● DATASET ENTRIES:
☆ ☆ ☆

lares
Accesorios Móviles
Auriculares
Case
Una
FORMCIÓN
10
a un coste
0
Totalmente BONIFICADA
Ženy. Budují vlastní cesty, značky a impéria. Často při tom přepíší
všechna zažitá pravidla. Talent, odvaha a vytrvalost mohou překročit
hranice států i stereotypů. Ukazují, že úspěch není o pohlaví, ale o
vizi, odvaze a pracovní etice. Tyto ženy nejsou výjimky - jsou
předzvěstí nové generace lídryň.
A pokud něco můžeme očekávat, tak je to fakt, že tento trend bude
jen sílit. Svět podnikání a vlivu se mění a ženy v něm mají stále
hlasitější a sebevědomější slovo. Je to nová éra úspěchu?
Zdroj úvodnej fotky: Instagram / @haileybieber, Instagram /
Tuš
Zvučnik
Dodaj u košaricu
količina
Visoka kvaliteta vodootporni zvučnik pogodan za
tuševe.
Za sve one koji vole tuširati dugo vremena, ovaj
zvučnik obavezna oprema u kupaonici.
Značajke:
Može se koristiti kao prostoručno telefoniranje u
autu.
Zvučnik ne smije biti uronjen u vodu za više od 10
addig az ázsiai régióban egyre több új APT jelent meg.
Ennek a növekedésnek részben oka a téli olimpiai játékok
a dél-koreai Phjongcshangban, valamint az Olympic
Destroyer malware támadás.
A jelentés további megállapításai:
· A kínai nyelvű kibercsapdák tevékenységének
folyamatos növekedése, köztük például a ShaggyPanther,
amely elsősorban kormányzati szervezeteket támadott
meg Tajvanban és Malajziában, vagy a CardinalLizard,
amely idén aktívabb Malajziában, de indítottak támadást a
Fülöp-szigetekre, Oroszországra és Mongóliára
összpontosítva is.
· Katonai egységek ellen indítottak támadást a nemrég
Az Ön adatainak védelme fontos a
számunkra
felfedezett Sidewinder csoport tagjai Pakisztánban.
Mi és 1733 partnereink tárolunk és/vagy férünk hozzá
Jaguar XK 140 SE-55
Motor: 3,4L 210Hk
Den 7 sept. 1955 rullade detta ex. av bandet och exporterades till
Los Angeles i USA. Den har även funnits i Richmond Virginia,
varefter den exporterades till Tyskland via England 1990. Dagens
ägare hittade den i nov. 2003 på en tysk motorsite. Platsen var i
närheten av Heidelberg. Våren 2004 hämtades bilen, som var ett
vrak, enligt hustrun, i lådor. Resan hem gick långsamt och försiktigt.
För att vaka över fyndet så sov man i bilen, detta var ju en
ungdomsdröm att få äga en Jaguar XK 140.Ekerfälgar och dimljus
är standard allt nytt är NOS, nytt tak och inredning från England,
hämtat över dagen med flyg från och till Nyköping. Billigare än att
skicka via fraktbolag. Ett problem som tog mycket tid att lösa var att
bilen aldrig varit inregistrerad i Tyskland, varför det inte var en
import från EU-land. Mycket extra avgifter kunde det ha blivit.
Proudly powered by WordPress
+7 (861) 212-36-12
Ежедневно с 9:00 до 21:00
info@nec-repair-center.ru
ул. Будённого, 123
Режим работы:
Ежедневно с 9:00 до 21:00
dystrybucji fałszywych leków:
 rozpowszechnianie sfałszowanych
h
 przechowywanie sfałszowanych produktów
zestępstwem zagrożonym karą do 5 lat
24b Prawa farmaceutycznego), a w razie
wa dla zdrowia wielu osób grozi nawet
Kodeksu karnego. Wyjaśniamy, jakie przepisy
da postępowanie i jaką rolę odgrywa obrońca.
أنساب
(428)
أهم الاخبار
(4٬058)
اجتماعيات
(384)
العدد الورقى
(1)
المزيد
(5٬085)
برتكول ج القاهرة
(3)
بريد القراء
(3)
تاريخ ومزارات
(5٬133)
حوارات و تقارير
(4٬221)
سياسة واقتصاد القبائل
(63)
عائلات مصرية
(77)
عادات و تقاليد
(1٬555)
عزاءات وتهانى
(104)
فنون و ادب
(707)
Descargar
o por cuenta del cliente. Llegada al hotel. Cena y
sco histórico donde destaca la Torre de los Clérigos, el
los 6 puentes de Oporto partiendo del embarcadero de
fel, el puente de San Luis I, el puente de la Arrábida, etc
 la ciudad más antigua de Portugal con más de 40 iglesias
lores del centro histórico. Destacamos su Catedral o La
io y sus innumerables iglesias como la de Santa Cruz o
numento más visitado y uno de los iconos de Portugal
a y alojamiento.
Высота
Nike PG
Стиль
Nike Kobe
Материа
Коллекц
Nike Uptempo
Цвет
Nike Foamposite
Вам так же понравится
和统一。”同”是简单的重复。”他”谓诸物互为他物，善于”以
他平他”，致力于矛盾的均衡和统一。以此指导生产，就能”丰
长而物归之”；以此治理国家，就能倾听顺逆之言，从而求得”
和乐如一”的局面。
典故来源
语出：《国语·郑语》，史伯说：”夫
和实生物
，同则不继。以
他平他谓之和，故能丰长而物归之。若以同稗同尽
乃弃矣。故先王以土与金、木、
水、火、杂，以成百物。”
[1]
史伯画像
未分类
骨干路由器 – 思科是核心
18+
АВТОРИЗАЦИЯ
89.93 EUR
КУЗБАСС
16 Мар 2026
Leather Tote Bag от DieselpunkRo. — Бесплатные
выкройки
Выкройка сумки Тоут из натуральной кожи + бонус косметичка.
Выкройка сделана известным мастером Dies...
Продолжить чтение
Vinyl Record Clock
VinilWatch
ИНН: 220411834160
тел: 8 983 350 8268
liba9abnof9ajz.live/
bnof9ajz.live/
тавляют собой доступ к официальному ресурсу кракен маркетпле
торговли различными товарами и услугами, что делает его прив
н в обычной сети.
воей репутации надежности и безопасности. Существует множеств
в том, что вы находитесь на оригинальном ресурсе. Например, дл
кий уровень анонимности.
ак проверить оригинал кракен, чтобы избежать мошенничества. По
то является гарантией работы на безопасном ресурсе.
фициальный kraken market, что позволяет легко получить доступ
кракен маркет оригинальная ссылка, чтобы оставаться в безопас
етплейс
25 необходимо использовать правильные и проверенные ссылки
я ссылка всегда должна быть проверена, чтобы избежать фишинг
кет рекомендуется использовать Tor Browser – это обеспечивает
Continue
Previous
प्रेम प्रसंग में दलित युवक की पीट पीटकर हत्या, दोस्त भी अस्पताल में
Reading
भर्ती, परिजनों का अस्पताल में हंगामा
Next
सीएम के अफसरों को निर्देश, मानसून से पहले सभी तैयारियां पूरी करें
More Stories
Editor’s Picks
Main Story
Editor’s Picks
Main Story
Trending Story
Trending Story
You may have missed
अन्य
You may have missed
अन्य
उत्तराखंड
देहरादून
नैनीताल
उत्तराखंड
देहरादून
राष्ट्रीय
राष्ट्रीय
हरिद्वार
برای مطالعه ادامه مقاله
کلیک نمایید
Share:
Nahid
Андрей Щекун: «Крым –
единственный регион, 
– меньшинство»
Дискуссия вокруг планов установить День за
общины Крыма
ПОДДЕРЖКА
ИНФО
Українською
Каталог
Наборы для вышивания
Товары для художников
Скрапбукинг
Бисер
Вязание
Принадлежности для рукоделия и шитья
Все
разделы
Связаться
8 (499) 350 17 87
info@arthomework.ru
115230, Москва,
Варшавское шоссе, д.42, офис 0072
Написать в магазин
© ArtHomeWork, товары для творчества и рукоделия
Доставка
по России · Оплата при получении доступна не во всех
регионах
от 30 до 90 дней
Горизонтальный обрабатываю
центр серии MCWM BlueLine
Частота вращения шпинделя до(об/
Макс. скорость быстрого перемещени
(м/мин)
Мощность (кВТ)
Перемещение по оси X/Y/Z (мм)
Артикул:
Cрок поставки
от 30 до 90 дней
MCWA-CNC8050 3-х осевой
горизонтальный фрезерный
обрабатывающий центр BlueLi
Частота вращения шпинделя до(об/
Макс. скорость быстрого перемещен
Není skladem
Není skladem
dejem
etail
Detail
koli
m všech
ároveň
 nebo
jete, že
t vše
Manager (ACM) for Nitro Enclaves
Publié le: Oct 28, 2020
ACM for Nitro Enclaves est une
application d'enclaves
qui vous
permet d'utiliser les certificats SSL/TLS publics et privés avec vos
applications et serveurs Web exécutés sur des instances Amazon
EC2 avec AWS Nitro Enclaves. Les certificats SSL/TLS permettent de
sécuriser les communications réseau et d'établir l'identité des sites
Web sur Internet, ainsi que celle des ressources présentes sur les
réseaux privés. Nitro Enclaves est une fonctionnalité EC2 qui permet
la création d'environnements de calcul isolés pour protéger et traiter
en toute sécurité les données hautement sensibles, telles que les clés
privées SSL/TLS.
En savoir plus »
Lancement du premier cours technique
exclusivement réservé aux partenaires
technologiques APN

☆ ☆ ☆

Starting at the line where "la création d'environnements" appears, write out every line exactly as it stands until the listing ends, and add nothing.

la création d'environnements de calcul isolés pour protéger et traiter
en toute sécurité les données hautement sensibles, telles que les clés
privées SSL/TLS.
En savoir plus »
Lancement du premier cours technique
exclusivement réservé aux partenaires
technologiques APN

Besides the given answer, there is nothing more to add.